**Data shown**
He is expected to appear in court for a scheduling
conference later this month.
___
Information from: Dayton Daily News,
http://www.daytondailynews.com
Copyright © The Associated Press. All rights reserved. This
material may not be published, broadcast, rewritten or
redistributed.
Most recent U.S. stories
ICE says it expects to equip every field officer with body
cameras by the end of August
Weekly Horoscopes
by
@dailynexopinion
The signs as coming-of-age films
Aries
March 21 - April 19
---
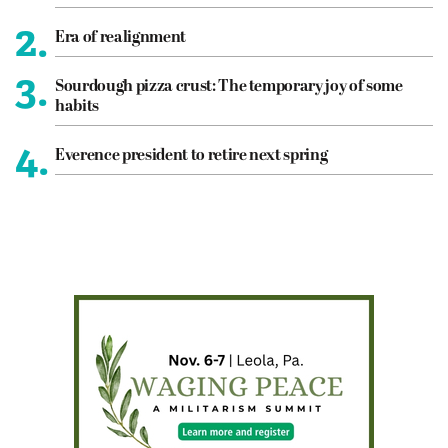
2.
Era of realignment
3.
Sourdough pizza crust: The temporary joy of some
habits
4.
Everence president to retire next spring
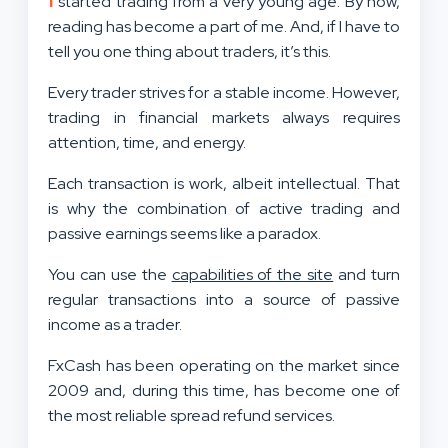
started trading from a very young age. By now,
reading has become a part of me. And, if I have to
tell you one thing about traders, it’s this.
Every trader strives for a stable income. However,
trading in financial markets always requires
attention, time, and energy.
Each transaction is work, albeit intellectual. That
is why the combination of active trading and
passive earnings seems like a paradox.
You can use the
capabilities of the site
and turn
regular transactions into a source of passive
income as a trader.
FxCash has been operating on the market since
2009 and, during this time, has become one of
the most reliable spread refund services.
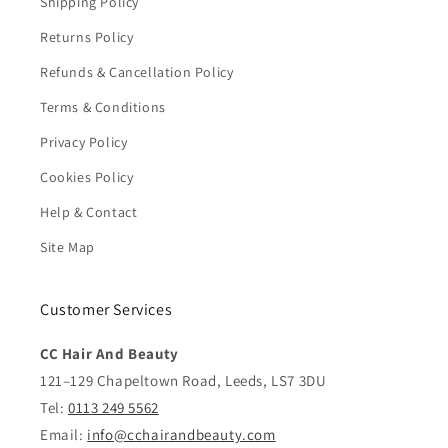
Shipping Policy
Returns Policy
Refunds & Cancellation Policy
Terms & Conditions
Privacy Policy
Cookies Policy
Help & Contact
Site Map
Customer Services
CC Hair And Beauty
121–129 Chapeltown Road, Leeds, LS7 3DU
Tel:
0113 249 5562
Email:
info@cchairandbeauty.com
---
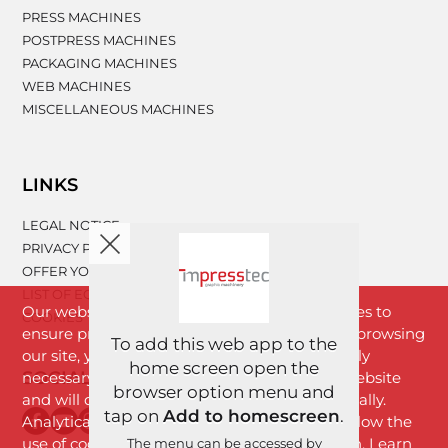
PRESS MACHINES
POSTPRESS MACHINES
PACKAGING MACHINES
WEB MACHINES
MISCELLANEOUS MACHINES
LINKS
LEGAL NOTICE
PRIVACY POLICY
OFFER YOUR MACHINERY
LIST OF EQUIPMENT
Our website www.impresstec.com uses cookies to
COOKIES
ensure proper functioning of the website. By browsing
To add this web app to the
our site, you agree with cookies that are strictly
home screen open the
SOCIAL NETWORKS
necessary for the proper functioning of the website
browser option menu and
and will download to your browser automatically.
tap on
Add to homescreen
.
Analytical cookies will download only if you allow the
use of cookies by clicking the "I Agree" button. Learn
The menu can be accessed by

**Work to be completed**
Pick out every line of the listing containing the word "functioning", and show those lines.

**Written reply**
ensure proper functioning of the website. By browsing
necessary for the proper functioning of the website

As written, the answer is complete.